EXERCISE GOAL: Locate each line below that includes "Manual" and reproduce it.

Document structure recognition data
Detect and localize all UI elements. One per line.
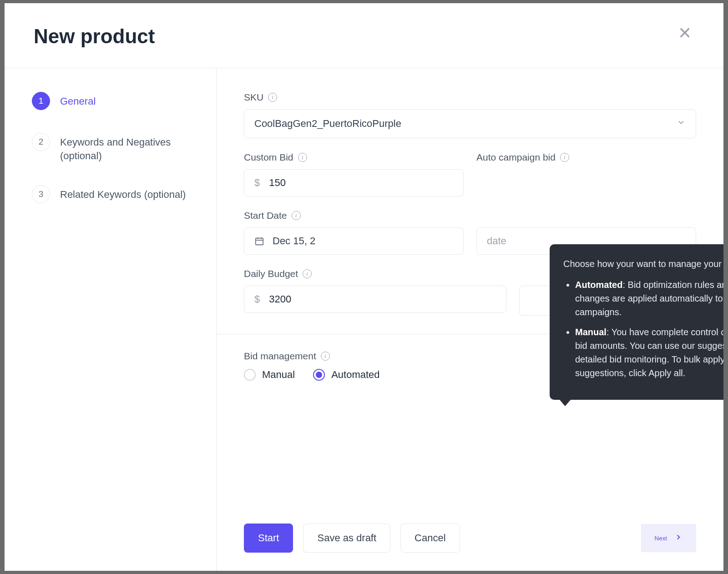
dollar-icon: $ — [254, 293, 260, 305]
step-label: General — [60, 92, 96, 108]
close-icon[interactable]: ✕ — [675, 25, 694, 41]
custom-bid-label: Custom Bid i — [244, 152, 464, 163]
daily-budget-value: 3200 — [269, 293, 291, 305]
chevron-right-icon — [674, 532, 682, 544]
step-related-keywords[interactable]: 3 Related Keywords (optional) — [32, 185, 198, 203]
info-icon[interactable]: i — [292, 211, 301, 220]
svg-rect-0 — [256, 238, 263, 245]
info-icon[interactable]: i — [560, 153, 569, 162]
dollar-icon: $ — [254, 177, 260, 189]
info-icon[interactable]: i — [321, 352, 330, 361]
radio-icon — [244, 369, 256, 381]
bid-management-tooltip: Choose how your want to manage your bids… — [550, 244, 723, 400]
next-button[interactable]: Next — [641, 524, 696, 552]
step-label: Keywords and Negatives (optional) — [60, 133, 198, 162]
sku-select[interactable]: CoolBagGen2_PuertoRicoPurple — [244, 109, 696, 138]
tooltip-intro: Choose how your want to manage your bids… — [563, 257, 723, 271]
calendar-icon — [254, 236, 264, 246]
sku-label: SKU i — [244, 92, 696, 103]
radio-icon — [313, 369, 325, 381]
form-content: SKU i CoolBagGen2_PuertoRicoPurple Custo… — [217, 68, 723, 571]
radio-automated[interactable]: Automated — [313, 369, 379, 381]
step-number: 1 — [32, 92, 50, 110]
tooltip-item-automated: Automated: Bid optimization rules and bi… — [575, 278, 723, 319]
step-number: 3 — [32, 185, 50, 203]
step-number: 2 — [32, 133, 50, 151]
info-icon[interactable]: i — [303, 269, 312, 278]
start-date-label: Start Date i — [244, 210, 464, 221]
start-date-value: Dec 15, 2 — [273, 235, 315, 247]
chevron-down-icon — [677, 118, 686, 130]
start-date-input[interactable]: Dec 15, 2 — [244, 227, 464, 255]
end-date-placeholder: date — [487, 235, 506, 247]
modal-header: New product ✕ — [5, 3, 723, 68]
wizard-sidebar: 1 General 2 Keywords and Negatives (opti… — [5, 68, 217, 571]
info-icon[interactable]: i — [268, 93, 277, 102]
new-product-modal: New product ✕ 1 General 2 Keywords and N… — [5, 3, 723, 571]
tooltip-item-manual: Manual: You have complete control over y… — [575, 325, 723, 380]
daily-budget-label: Daily Budget i — [244, 268, 506, 279]
step-general[interactable]: 1 General — [32, 92, 198, 110]
modal-footer: Start Save as draft Cancel Next — [244, 514, 696, 553]
auto-bid-label: Auto campaign bid i — [476, 152, 696, 163]
info-icon[interactable]: i — [298, 153, 307, 162]
modal-body: 1 General 2 Keywords and Negatives (opti… — [5, 68, 723, 571]
step-keywords-negatives[interactable]: 2 Keywords and Negatives (optional) — [32, 133, 198, 162]
save-draft-button[interactable]: Save as draft — [303, 524, 390, 553]
sku-value: CoolBagGen2_PuertoRicoPurple — [254, 118, 401, 130]
daily-budget-input[interactable]: $ 3200 — [244, 286, 506, 313]
custom-bid-input[interactable]: $ 150 — [244, 169, 464, 196]
modal-title: New product — [34, 25, 155, 48]
cancel-button[interactable]: Cancel — [400, 524, 460, 553]
step-label: Related Keywords (optional) — [60, 185, 186, 201]
radio-manual[interactable]: Manual — [244, 369, 295, 381]
custom-bid-value: 150 — [269, 177, 286, 189]
start-button[interactable]: Start — [244, 524, 293, 553]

EXPECTED ANSWER:
tooltip-item-manual: Manual: You have complete control over y… — [575, 325, 723, 380]
radio-manual[interactable]: Manual — [244, 369, 295, 381]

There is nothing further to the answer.